The WP reports on the flaws in a government database that acts as a feeder for all terrorist watch lists. Officials admit that the criterion for admission to the list is low, that their intelligence is occasionally spurious, and that getting off the list is nearly impossible. The piece also captures the frustration of the list’s curators, however, both with the system they must maintain and the inevitable barrage of criticism it creates.

The NYT says that the CIA is still without clear interrogation guidelines  six months after Congress passed the Military Commissions Act, which was meant to clear up legal questions surround the treatment of detainees.

All 130,000 teachers of Advanced Placement-level classes will soon have to prove their courses are fit to bear the “AP” designation, reports the WP. AP classes are high-school courses meant to duplicate the rigor of undergraduate coursework. The College Board, the company that administers the program, is concerned the explosion of schools offering AP courses has led to a decline in quality among instructors.

Years of violence have all but destroyed Iraq’s intelligentsia, according to the LAT. Those who haven’t been killed already are trying to flee the country, leaving the struggling nation with a dearth of potential leaders.

A debate over a how to translate a controversial passage of the Quran rages on in the pages of the NYT. The passage concerns the proper treatment of a rebellious wife and contains a particular verb with a variety of meanings. Some scholars insist the verse condones striking a disobedient woman. The NYT’s piece follows an American Muslim woman’s attempt to translate the phrase and reconcile the verse with her faith.

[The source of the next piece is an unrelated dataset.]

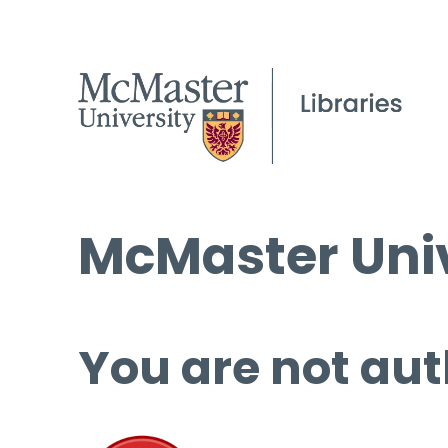
McMaster Univ
You are not aut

The WP goes over the fold with a pretty wild coincidence: Should Georgetown makes it to the Final Four this year (for the first time in 22 years), it will do so, at least in part, because of the sons of the two men responsible for the team’s last trip: Patrick Ewing and John Thomson Jr.

Under the fold in the LAT, environmentalists, abortion rights advocates, and gay activists claim presidential candidate Mitt Romney once courted them with the same vigor he now courts social conservatives.

The WP presents activist Saul D. Alinsky as a common ideological tie between Sens. Hillary Rodham Clinton and Barack Obama. It’s nice way of comparing the two presidential candidates, at least at first. Unfortunately, neither senator is willing to speak for the record on Alinsky’s influence, which robs the story of some of its punch.

A former executive editor of the NYT defends the incestuous network of Washington sources and reporters, from the Pentagon Papers to the Libby trial.